Copy every record below exactly as written, but leave out the pictures.
━━━━━━
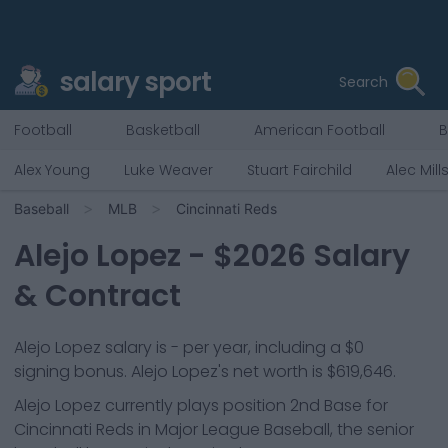
salary sport
Search
Football
Basketball
American Football
B
Alex Young
Luke Weaver
Stuart Fairchild
Alec Mill
Baseball
MLB
Cincinnati Reds
Alejo Lopez
- $
2026
Salary
& Contract
Alejo Lopez salary is - per year, including a $0
signing bonus. Alejo Lopez's net worth is $619,646.
Alejo Lopez
currently plays position
2nd Base
for
Cincinnati Reds
in Major League Baseball, the senior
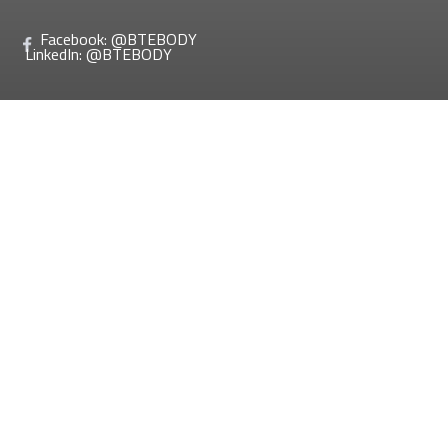
Facebook: @BTEBODY
LinkedIn: @BTEBODY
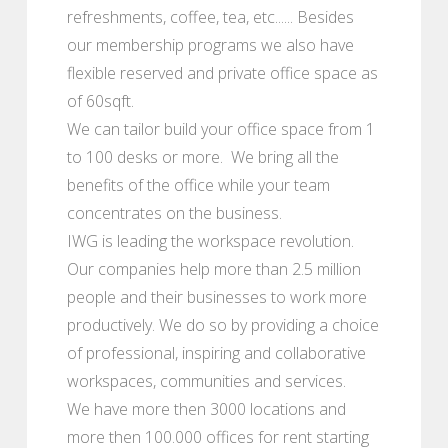
refreshments, coffee, tea, etc...... Besides
our membership programs we also have
flexible reserved and private office space as
of 60sqft.
We can tailor build your office space from 1
to 100 desks or more. We bring all the
benefits of the office while your team
concentrates on the business.
IWG is leading the workspace revolution.
Our companies help more than 2.5 million
people and their businesses to work more
productively. We do so by providing a choice
of professional, inspiring and collaborative
workspaces, communities and services.
We have more then 3000 locations and
more then 100.000 offices for rent starting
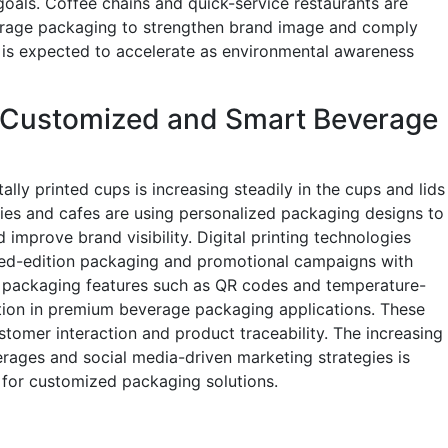
 goals. Coffee chains and quick-service restaurants are
erage packaging to strengthen brand image and comply
d is expected to accelerate as environmental awareness
 Customized and Smart Beverage
lly printed cups is increasing steadily in the cups and lids
s and cafes are using personalized packaging designs to
mprove brand visibility. Digital printing technologies
ted-edition packaging and promotional campaigns with
rt packaging features such as QR codes and temperature-
ention in premium beverage packaging applications. These
tomer interaction and product traceability. The increasing
rages and social media-driven marketing strategies is
for customized packaging solutions.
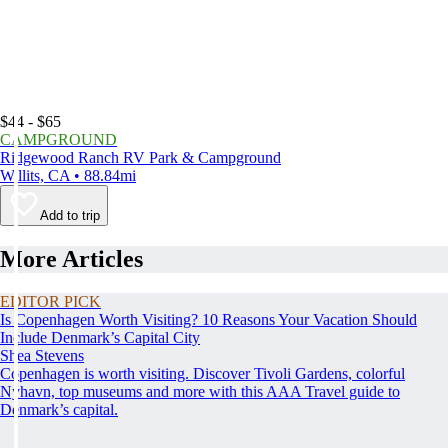
$44 - $65
CAMPGROUND
Ridgewood Ranch RV Park & Campground
Willits, CA • 88.84mi
Add to trip
More Articles
EDITOR PICK
Is Copenhagen Worth Visiting? 10 Reasons Your Vacation Should
Include Denmark’s Capital City
Shea Stevens
Copenhagen is worth visiting. Discover Tivoli Gardens, colorful
Nyhavn, top museums and more with this AAA Travel guide to
Denmark’s capital.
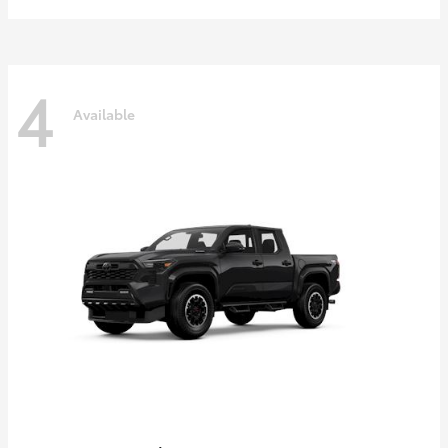
4
Available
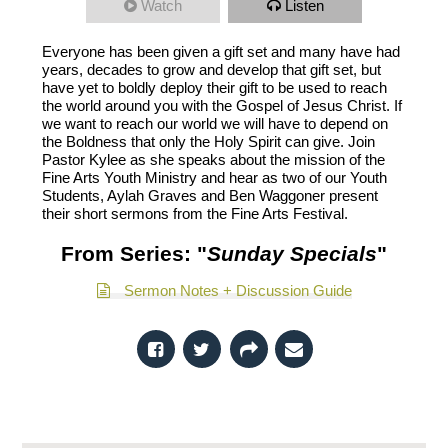
Watch
Listen
Everyone has been given a gift set and many have had
years, decades to grow and develop that gift set, but
have yet to boldly deploy their gift to be used to reach
the world around you with the Gospel of Jesus Christ. If
we want to reach our world we will have to depend on
the Boldness that only the Holy Spirit can give. Join
Pastor Kylee as she speaks about the mission of the
Fine Arts Youth Ministry and hear as two of our Youth
Students, Aylah Graves and Ben Waggoner present
their short sermons from the Fine Arts Festival.
From Series: "
Sunday Specials
"
Sermon Notes + Discussion Guide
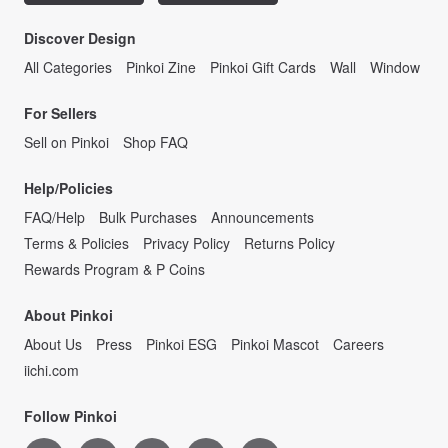
Discover Design
All Categories
Pinkoi Zine
Pinkoi Gift Cards
Wall
Window
For Sellers
Sell on Pinkoi
Shop FAQ
Help/Policies
FAQ/Help
Bulk Purchases
Announcements
Terms & Policies
Privacy Policy
Returns Policy
Rewards Program & P Coins
About Pinkoi
About Us
Press
Pinkoi ESG
Pinkoi Mascot
Careers
iichi.com
Follow Pinkoi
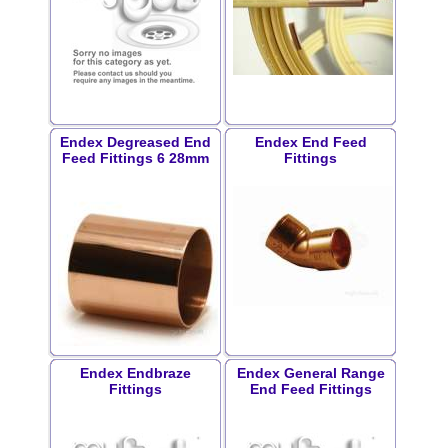
Endex Degreased End
Endex End Feed
Feed Fittings 6 28mm
Fittings
Endex Endbraze
Endex General Range
Fittings
End Feed Fittings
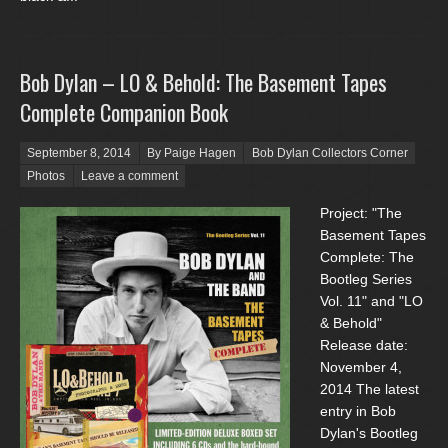
Bob Dylan – LO & Behold: The Basement Tapes
Complete Companion Book
Posted on
September 8, 2014
By Paige Hagen
Bob Dylan Collectors Corner
Photos
Leave a comment
Project: "The
Basement Tapes
Complete: The
Bootleg Series
Vol. 11" and "LO
& Behold"
Release date:
November 4,
2014 The latest
entry in Bob
Dylan's Bootleg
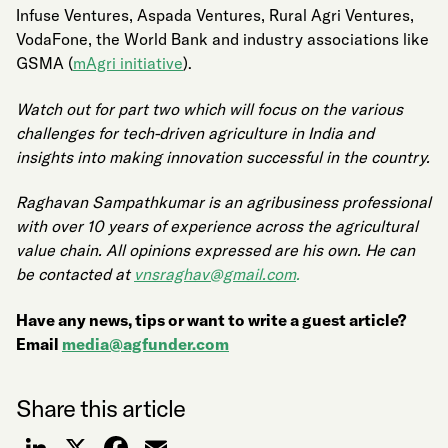
Infuse Ventures, Aspada Ventures, Rural Agri Ventures,
VodaFone, the World Bank and industry associations like
GSMA (
mAgri initiative
).
Watch out for part two which will focus on the various
challenges for tech-driven agriculture in India and
insights into making innovation successful in the country.
Raghavan Sampathkumar is an agribusiness professional
with over 10 years of experience across the agricultural
value chain. All opinions expressed are his own. He can
be contacted at
vnsraghav@gmail.com
.
Have any news, tips or want to write a guest article?
Email
media@agfunder.com
Share this article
━━━━━━
* Result of this exercise
salary sport
Search
Football
Basketball
American Football
B
Alex Young
Luke Weaver
Stuart Fairchild
Alec Mill
Baseball
MLB
Cincinnati Reds
Alejo Lopez
- $
2026
Salary
& Contract
Alejo Lopez salary is - per year, including a $0
signing bonus. Alejo Lopez's net worth is $619,646.
Alejo Lopez
currently plays position
2nd Base
for
Cincinnati Reds
in Major League Baseball, the senior
Facebook: @BTEBODY
LinkedIn: @BTEBODY
refreshments, coffee, tea, etc...... Besides
our membership programs we also have
flexible reserved and private office space as
of 60sqft.
We can tailor build your office space from 1
to 100 desks or more. We bring all the
benefits of the office while your team
concentrates on the business.
IWG is leading the workspace revolution.
Our companies help more than 2.5 million
people and their businesses to work more
productively. We do so by providing a choice
of professional, inspiring and collaborative
workspaces, communities and services.
We have more then 3000 locations and
more then 100.000 offices for rent starting
 goals. Coffee chains and quick-service restaurants are
erage packaging to strengthen brand image and comply
d is expected to accelerate as environmental awareness
 Customized and Smart Beverage
lly printed cups is increasing steadily in the cups and lids
s and cafes are using personalized packaging designs to
mprove brand visibility. Digital printing technologies
ted-edition packaging and promotional campaigns with
rt packaging features such as QR codes and temperature-
ention in premium beverage packaging applications. These
tomer interaction and product traceability. The increasing
rages and social media-driven marketing strategies is
for customized packaging solutions.
$44 - $65
CAMPGROUND
Ridgewood Ranch RV Park & Campground
Willits, CA • 88.84mi
Add to trip
More Articles
EDITOR PICK
Is Copenhagen Worth Visiting? 10 Reasons Your Vacation Should
Include Denmark’s Capital City
Shea Stevens
Copenhagen is worth visiting. Discover Tivoli Gardens, colorful
Nyhavn, top museums and more with this AAA Travel guide to
Denmark’s capital.
4
Available
Watch
Listen
Everyone has been given a gift set and many have had
years, decades to grow and develop that gift set, but
have yet to boldly deploy their gift to be used to reach
the world around you with the Gospel of Jesus Christ. If
we want to reach our world we will have to depend on
the Boldness that only the Holy Spirit can give. Join
Pastor Kylee as she speaks about the mission of the
Fine Arts Youth Ministry and hear as two of our Youth
Students, Aylah Graves and Ben Waggoner present
their short sermons from the Fine Arts Festival.
From Series: "
Sunday Specials
"
Sermon Notes + Discussion Guide
Discover Design
All Categories
Pinkoi Zine
Pinkoi Gift Cards
Wall
Window
For Sellers
Sell on Pinkoi
Shop FAQ
Help/Policies
FAQ/Help
Bulk Purchases
Announcements
Terms & Policies
Privacy Policy
Returns Policy
Rewards Program & P Coins
About Pinkoi
About Us
Press
Pinkoi ESG
Pinkoi Mascot
Careers
iichi.com
Follow Pinkoi
Endex Degreased End
Endex End Feed
Feed Fittings 6 28mm
Fittings
Endex Endbraze
Endex General Range
Fittings
End Feed Fittings
Bob Dylan – LO & Behold: The Basement Tapes
Complete Companion Book
Posted on
September 8, 2014
By Paige Hagen
Bob Dylan Collectors Corner
Photos
Leave a comment
Project: "The
Basement Tapes
Complete: The
Bootleg Series
Vol. 11" and "LO
& Behold"
Release date:
November 4,
2014 The latest
entry in Bob
Dylan's Bootleg
Infuse Ventures, Aspada Ventures, Rural Agri Ventures,
VodaFone, the World Bank and industry associations like
GSMA (
mAgri initiative
).
Watch out for part two which will focus on the various
challenges for tech-driven agriculture in India and
insights into making innovation successful in the country.
Raghavan Sampathkumar is an agribusiness professional
with over 10 years of experience across the agricultural
value chain. All opinions expressed are his own. He can
be contacted at
vnsraghav@gmail.com
.
Have any news, tips or want to write a guest article?
Email
media@agfunder.com
Share this article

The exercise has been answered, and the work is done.